Monday, January 24, 2011

MM-4-2

Now that's more like it.... an office Christmas party couldn't possibly be a letdown. Don Draper is now descending in the right way: unrepentantly, unattractively, and unfathomably. The ending of the episode was particularly devastating. But before we get there, let's just say that the office party itself seemed like nothing so much as the Inquirer party in Citizen Kane - more like everybody's nightmare of a party than a good time.

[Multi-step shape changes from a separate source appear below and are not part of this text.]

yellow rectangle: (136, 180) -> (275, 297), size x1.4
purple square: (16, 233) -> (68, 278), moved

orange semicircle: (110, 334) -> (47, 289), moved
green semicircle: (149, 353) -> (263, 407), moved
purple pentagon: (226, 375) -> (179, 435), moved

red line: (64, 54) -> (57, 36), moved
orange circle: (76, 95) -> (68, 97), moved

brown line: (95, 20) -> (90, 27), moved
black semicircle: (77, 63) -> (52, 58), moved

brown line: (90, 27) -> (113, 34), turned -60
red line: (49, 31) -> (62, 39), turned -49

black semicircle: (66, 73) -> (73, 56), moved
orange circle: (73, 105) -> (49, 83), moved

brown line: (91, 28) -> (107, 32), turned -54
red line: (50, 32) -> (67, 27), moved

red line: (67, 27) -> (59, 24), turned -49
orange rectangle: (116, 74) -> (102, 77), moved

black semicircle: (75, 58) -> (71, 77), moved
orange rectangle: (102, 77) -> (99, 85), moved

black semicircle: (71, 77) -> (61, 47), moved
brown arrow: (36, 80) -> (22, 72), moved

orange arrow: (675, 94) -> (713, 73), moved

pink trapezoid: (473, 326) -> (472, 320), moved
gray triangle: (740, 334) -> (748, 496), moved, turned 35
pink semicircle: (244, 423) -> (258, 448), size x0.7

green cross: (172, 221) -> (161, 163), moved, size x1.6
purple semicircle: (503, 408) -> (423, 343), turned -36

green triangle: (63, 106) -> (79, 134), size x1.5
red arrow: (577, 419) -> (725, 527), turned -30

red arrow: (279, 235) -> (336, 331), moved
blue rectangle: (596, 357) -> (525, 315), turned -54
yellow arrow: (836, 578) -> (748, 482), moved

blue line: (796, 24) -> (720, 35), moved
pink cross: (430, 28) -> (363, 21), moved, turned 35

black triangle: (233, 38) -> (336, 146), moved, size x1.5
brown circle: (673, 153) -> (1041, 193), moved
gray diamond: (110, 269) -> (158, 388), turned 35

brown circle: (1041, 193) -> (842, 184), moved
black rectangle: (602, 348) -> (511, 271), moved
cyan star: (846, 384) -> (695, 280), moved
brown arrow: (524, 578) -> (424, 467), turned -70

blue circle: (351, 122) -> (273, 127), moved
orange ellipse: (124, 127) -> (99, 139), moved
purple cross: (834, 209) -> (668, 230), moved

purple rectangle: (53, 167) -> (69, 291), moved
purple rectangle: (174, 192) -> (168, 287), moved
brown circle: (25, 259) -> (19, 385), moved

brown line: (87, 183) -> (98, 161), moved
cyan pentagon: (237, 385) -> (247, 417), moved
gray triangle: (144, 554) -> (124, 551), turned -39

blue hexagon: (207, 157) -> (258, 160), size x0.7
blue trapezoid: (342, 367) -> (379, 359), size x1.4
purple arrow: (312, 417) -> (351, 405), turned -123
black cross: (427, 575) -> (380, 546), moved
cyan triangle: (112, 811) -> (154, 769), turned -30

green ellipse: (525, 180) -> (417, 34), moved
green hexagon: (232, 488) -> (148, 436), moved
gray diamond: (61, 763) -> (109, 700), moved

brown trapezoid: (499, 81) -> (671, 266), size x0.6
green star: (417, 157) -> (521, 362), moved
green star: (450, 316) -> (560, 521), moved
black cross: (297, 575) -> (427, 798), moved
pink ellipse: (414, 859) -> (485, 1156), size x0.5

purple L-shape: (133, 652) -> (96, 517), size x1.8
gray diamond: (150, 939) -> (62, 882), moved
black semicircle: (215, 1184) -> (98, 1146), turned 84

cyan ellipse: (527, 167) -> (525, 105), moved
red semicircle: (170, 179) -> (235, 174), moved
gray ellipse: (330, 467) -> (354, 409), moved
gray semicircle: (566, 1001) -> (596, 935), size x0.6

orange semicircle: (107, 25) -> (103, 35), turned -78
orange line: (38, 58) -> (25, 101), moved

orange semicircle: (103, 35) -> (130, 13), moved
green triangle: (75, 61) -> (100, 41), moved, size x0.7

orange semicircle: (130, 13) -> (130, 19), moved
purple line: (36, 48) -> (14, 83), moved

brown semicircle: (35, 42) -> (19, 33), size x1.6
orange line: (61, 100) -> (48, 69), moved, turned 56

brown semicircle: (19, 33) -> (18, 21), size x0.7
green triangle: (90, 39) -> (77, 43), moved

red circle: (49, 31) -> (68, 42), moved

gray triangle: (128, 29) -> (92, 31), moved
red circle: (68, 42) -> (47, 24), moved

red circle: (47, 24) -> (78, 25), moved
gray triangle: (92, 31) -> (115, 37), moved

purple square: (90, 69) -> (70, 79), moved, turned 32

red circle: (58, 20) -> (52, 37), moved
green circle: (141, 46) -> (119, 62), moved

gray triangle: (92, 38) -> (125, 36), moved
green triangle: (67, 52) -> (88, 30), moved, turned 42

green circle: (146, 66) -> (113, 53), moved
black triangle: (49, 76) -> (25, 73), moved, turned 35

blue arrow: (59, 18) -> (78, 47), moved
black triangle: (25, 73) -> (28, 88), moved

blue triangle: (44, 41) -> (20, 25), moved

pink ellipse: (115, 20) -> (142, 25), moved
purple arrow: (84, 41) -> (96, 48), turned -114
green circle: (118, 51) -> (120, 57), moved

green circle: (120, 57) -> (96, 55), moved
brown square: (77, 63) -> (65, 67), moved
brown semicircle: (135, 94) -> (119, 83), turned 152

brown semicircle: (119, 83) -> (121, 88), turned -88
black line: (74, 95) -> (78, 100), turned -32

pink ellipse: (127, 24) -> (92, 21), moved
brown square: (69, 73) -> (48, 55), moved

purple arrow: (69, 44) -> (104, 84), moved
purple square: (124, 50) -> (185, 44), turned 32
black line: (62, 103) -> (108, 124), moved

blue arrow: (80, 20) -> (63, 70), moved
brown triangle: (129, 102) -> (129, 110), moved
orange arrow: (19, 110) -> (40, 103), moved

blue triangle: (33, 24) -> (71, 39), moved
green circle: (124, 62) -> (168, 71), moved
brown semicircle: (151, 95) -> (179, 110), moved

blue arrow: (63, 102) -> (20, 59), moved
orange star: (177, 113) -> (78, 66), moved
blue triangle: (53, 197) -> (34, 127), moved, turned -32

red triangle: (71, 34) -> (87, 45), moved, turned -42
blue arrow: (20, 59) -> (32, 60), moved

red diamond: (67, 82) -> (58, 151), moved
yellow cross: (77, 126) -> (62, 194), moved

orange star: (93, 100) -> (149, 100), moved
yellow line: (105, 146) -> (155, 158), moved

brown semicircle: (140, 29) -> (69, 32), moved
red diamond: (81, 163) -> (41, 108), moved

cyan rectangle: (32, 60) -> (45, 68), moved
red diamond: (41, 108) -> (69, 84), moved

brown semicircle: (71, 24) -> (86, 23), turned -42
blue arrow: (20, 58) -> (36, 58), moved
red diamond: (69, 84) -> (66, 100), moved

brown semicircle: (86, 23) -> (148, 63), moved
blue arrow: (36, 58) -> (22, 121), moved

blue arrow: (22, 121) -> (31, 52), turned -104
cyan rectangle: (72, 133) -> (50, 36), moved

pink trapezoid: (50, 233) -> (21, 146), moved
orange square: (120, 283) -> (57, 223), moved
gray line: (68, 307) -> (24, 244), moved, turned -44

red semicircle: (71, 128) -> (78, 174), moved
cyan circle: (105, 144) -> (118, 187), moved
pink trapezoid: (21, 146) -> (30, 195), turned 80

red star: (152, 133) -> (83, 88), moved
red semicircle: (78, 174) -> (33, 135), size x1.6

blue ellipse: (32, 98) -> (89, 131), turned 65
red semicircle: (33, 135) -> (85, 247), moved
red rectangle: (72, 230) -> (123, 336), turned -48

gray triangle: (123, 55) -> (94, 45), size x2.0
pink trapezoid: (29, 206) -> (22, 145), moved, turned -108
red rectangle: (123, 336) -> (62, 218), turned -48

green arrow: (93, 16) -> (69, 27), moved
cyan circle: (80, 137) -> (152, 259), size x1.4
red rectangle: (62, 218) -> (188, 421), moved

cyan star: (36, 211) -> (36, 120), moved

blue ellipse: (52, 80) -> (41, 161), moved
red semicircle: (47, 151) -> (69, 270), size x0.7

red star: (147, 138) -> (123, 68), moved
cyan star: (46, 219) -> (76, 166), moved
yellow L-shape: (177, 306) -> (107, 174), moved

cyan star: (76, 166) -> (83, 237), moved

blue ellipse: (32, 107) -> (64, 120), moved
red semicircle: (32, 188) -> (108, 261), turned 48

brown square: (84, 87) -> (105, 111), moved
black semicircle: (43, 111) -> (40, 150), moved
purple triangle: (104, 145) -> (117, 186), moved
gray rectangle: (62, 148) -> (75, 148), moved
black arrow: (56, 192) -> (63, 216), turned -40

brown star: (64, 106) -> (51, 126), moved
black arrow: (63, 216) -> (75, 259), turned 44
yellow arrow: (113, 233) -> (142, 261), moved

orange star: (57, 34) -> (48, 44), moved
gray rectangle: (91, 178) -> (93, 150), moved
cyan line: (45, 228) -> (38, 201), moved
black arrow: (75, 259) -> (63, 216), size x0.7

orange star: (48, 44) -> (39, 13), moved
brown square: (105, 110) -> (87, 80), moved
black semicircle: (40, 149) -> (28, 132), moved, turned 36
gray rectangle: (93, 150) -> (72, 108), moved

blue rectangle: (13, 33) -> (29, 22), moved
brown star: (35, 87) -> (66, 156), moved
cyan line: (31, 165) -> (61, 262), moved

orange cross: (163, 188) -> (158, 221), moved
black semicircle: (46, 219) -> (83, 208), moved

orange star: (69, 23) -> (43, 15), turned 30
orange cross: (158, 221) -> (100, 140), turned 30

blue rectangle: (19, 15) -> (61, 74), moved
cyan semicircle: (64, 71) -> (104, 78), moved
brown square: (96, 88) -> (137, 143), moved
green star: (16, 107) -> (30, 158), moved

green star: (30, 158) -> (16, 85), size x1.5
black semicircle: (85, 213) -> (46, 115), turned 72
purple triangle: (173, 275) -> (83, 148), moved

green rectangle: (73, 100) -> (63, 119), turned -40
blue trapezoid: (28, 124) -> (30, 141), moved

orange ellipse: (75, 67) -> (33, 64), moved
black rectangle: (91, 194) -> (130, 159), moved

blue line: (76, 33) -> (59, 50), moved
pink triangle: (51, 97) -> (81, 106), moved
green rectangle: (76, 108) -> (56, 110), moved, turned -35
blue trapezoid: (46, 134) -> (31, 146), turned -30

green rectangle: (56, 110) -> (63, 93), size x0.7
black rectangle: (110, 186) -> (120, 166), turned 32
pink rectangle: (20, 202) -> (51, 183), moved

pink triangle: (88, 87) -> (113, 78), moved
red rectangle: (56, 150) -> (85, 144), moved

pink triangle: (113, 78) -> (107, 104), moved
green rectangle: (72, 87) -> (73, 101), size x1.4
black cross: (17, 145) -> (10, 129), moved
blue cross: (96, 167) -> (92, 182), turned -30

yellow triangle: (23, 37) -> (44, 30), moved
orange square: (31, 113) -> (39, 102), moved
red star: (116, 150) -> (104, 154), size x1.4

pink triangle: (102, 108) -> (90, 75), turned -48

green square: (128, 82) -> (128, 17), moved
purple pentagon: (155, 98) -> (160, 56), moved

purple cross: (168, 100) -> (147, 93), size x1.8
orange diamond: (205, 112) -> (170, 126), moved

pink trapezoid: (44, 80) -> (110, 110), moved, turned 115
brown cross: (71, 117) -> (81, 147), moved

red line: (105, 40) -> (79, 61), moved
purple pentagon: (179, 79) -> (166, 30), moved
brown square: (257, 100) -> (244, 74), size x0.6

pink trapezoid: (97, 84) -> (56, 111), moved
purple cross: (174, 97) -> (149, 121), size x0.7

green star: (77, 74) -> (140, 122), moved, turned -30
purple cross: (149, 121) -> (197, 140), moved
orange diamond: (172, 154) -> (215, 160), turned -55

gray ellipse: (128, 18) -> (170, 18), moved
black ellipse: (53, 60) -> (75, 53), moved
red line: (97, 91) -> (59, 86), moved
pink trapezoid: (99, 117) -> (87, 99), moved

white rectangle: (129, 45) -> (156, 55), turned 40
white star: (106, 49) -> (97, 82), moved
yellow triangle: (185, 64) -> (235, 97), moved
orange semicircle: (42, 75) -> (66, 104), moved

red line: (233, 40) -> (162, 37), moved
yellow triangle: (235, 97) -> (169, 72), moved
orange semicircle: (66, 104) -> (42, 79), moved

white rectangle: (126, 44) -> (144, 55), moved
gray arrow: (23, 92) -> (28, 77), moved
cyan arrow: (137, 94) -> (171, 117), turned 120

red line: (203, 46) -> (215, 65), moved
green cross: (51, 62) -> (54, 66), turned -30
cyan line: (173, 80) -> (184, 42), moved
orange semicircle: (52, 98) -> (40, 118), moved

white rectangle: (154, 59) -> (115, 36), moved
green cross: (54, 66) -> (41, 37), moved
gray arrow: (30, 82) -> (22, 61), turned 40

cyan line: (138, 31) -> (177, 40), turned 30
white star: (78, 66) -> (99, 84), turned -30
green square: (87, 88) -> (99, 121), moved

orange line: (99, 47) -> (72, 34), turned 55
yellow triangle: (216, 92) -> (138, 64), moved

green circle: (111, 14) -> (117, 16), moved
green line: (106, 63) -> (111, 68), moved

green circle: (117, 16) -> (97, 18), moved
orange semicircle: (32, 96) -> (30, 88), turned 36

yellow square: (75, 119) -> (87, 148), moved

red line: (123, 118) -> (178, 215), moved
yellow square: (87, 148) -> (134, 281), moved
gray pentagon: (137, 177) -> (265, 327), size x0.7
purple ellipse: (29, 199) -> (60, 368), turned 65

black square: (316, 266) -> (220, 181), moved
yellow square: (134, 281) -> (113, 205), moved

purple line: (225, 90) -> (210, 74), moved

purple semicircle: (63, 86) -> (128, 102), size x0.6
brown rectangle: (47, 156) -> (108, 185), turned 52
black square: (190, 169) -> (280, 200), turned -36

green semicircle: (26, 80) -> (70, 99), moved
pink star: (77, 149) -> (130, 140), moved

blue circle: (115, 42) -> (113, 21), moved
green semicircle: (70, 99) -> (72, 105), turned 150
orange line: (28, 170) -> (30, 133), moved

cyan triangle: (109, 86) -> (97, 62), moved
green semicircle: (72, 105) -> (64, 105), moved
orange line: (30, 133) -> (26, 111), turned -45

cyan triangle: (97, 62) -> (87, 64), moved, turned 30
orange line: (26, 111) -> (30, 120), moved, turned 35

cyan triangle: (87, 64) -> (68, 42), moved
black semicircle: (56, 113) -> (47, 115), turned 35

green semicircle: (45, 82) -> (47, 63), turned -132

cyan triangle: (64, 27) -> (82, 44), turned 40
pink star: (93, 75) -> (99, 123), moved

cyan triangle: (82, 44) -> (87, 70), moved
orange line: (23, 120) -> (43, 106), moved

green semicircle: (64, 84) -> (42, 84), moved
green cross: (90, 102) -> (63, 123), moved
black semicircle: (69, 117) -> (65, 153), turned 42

But the biggest news of the week is that Freddy Rumsen is BACK! For all his problems, Freddy is still the most sympathetic character on the show. Like a downcast puppy who can't help but crave the affection he never receives, Freddy's tragedy is that he will always be a cog in the wheels of machinations by other characters who have far more guile. Having been last seen with a career dissolving in a pool of his own alcohol-filled urine, he's now the engine through which Mad Men will cover the rise of AA, and the possibly permanent descent of Peggy's decency. One friend commented to me this week that Peggy has become the most cynical character on the show, and after this week I couldn't agree more. In a certain way, Peggy is unquestionably a role model. But it wouldn't be very good drama if Peggy were a simple hagiography of the original generation of women who broke the glass ceiling. Next to Don, Peggy is easily the most fascinating character on the show. She has learned to compromise ruthlessly with everything she's ever held dear, and she is willing to bear indignities to get what she wants in a way that no other character can reasonably approach. She's a character that has grown so quickly that she's taken on a life of her own. Freddy, her former-mentor, learned the hard way that he can no longer contain his creation. After this week, it would not surprise me to see Peggy stab Freddy in the back in a way that would even make Pete Campbell cringe.

Even the comic moments in Mad Men feel heavy hearted, and it took me a while to remember that Glenn was the same creepy little kid who declared his love for Betty two years earlier (and Matt Weiner's son in real life). But Mad Men has now set up a kind of Electra meets Wuthering Heights scenario for the suburbs, and there's something highly amusing about where this might lead. I think it's highly possible that when Betty learns that Sally has stolen his affections, she might get not a little jealous. But moreover, this particular plotline may turn out to be the linchpin around which the entire fraught relationship between Betty and Sally hangs.

(spoiler alert...)

About the return of Lee Garner Jr., all you can say is that he's both their most loyal client and the closest thing the show has to a pure villain, and he was at his loathsome best this week. But nothing in this week's episode felt nearly as desolate as Don's one-night stand with his secretary, Allison. Don was never one to fool around with secretaries, let alone treat them with anything but contempt. But then again Don always had a much larger pool from which to draw. As Don experiences real rejection - for the first time in the entire series - he declines into doing what every other guy at Sterling-Cooper does and sleeps with whatever girl is closest. The irony of this encounter is that Allison is one of the few women we've met with whom Don experiences a human connection. Most every other woman, from Betty, to Midge, to Rachel Mencken, to Bobbie Barrett, to (eventually) Suzanne Farrell, is less a human being than an unattainable ideal which he inevitably conquers. But a human connection is precisely what Don tries most desperately to avoid, and therefore she must be paid like any prostitute in the form of a Christmas Bonus. With one-twentieth the volume, it's just as devastating as how Uncle Junior treats his secretary in The Sopranos.